COMMON NAME: Eastern Redbud
SCIENTIFIC NAME: Cercis canadensis
Taken a few days ago, this is one of the medium-sized of its kind on the property. Thousands of blooms are out which attract a few types of bees, wasps and butterflies. This tree is in the legume/bean/pea family.
Both its flowers and young pods are edible. The flowers are nice eaten raw by themselves or in a salad, the young pods can be eaten raw or can be cooked. I’ve used the pods like snow peas in a vegetable stir-fry.
A cluster of brand new buds which appeared in February.

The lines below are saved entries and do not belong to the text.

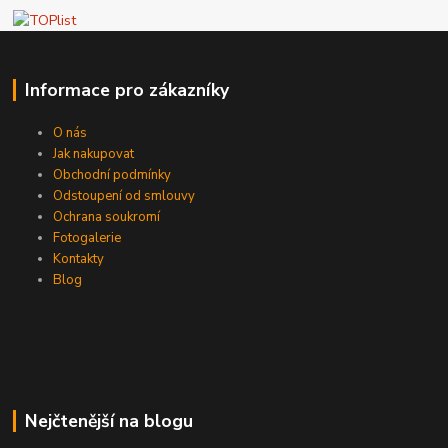
Informace pro zákazníky
O nás
Jak nakupovat
Obchodní podmínky
Odstoupení od smlouvy
Ochrana soukromí
Fotogalerie
Kontakty
Blog
Nejčtenější na blogu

Very early March some flowers are beginning to emerge from the buds and a cluster of new leaves has begun to sprout.
A few days later, blossoms have bloomed!
A very young cluster of leaves after a bit of expansion. The Eastern Redbud is considered a precocious plant since the flowers bloom before the leaves come out.
A cluster of new flowers. Sometimes I pick them as they are like this and eat them straight from the tree.
These buds are edible when fresh and young. When they get older they are too fibrous and tough to chew.
Sometimes pods will be primarily reddish in color, sometimes they remain green with just a little red tint.
If you click to enlarge this photo, you can see what the fully-formed leaves look like and the number of pods which can be produced. This is one of the mid-size Redbuds on the acregrowing among other types of foliage like Spreading Hedge Parsley, Texas Nightshade, Fragrant Sumac, Vines and other stuff.
This leaf may be old, but it’s never too old to say “I Love You.” (notice the heart shape)
Speaking of old, here is an old pod which was one of many still clinging to a Redbud Tree from the previous year.
A Few Details About This Species:
Range – Southern bits of Pennsylvania to Northwest Florida, west to mid-Texas and north through eastern Kansas and southeast Nebraska. It also grows in in a good portion of central Mexico.
This species just barely makes it west enough to reside on our acre in Texas.
Habitat – Full to partial sun. Sometimes as undergrowth in forests, sometimes in hedgerows. It needs a reasonable amount of water in order to thrive.
Edible? – Flowers, pods and seeds are edible raw or cooked.
Other – The leaves are eaten by the caterpillars of some Lepidoptera (Order of Butterflies and Moths). The Redbud is popular as a cultivated plant in parks and gardens.